This system collects and classifies candidate social media sites.
It is divided into two main steps:
-
Gathering potential sites using the Google Custom Search API and candidate information
-
Classifying the results as candidate web presence or not
Install the requirememts file.
The scripts rely on access to the BIP Production Dropbox folder. That folder holds the flat files which contains all of the candidate data by state. There will also be an all_states file, used mostly for splitting files at the end. This is simply all the candidate data combined into one file.
You'll need to touch the following files in each of the social media directories for the scripts to run happily: [ test this and include]

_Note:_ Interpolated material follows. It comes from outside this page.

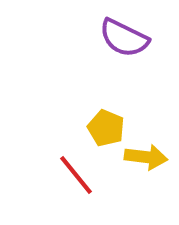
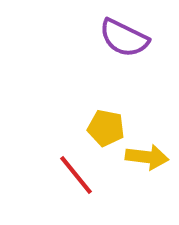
yellow pentagon: rotated 12 degrees counterclockwise
yellow arrow: moved 1 px right
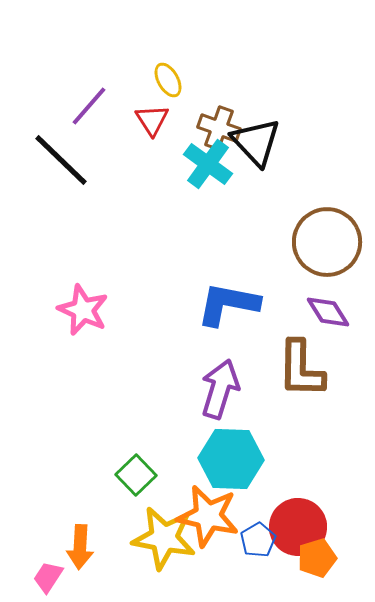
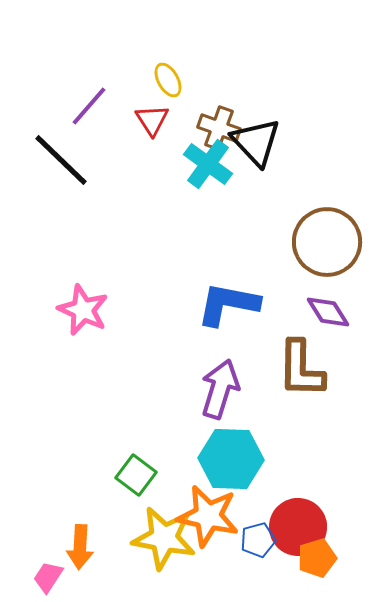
green square: rotated 9 degrees counterclockwise
blue pentagon: rotated 16 degrees clockwise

The get_X_links.py trio of scripts all serve similar purposes. They import a csv of candidate information (name, electoral district, known web presence, if it exists, etc) and hit the API with couple of variations on search terms. The results of the search are cleaned and combined. If there is a known url already in the flat file, the script will attempt to find the relationship of the result to the known url (Parent, Child, Equal, or None). The results are written to a variety of csvs, with each result linked to the candidates unique identifier (UID).
The file that really matters is fullXsearch_results_combined.csv, where X is fb, twitter, or web.
There is a wonky thing here, where if there is not a known url in the flat file, you must fill in the empty column with 'gernensamples.com'. Note: You don't have to do this with Twitter links, because twitter.com/ is prepended to all the columns, and things will run.
There are a limited number of API hits per day, so note that you will have to run these scripts over the course of days. With our key, you can do approximately one platform per day for a full candidate data set. Plan ahead! Hits reset at 12:00 am PT.
The classify_X_combined.py scripts actually take the results and classify the search results as candidate campaign sites or not using page text. The set of candidates that have known urls forms the training and test set. Since this relys on page text, note that Twitter classification will be especially unreliable.
Inputs will be the fullXseach__results_combined.csv file and your trainig and test files. However, before running, split your file into ~20 smaller files using splitfile.py. For now, the number of files the script expects is hardcoded in, so make sure that number matches.
When you run this with the --full argument, you will be running it on live data. Without --full, it will only run on training/test data.
Results will go to X_classifier_outs.py in Dropbox.
(designed and described by https://github.com/natgaertner/)
The classifiers used were from the scikit learn python library (http://scikit-learn.org/0.11/index.html). Their usage was based on example code here: http://scikit-learn.org/0.11/auto_examples/document_classification_20newsgroups.html . Two significant modifications were made to this code, other than obviously pulling data from this search text collection rather than their sample database:
A custom feature identifier was used that could identify some custom multi-word features and some features that would be specific to each entry (for example if the candidate's name appeared in the text, if the candidate's office name appeared in the text.) The scikit learn default was simply using single word features. It has an n-gram analyzer as well, but it wasn't immediately clear where that could be used for multi-word features.
The custom features were added to the single word default analyzer, so all single word features (minus stop words) were included as well. The addition of custom feature detection was probably the most significant improvement achieved over just running the classifiers as-is.
Second, the results of the classifiers were combined into a bayesian probability estimate for the class of the page.The input was used as both the discrete classification returned by each classifier and the score returned for each class by each classifier. This almost certainly led to some inaccuracy in the conditional independence assumptions for input variables, but it did give a really nice (artificially) sharp logistic shaped function for making class choices.
The Bayesian formula used was: P(class | classifications, score) = P(class)*prod(P(classification|class) for each classifier)*P(score|class)/sum(P(class)*prod(P(classification|class) for each classifier)*P(score|class) for each class)
There's a lot of room for cleaning and refactoring, but getting it running was prioritzed over elegance. Code is definitely a little quirky. Maybe one day I can fix it.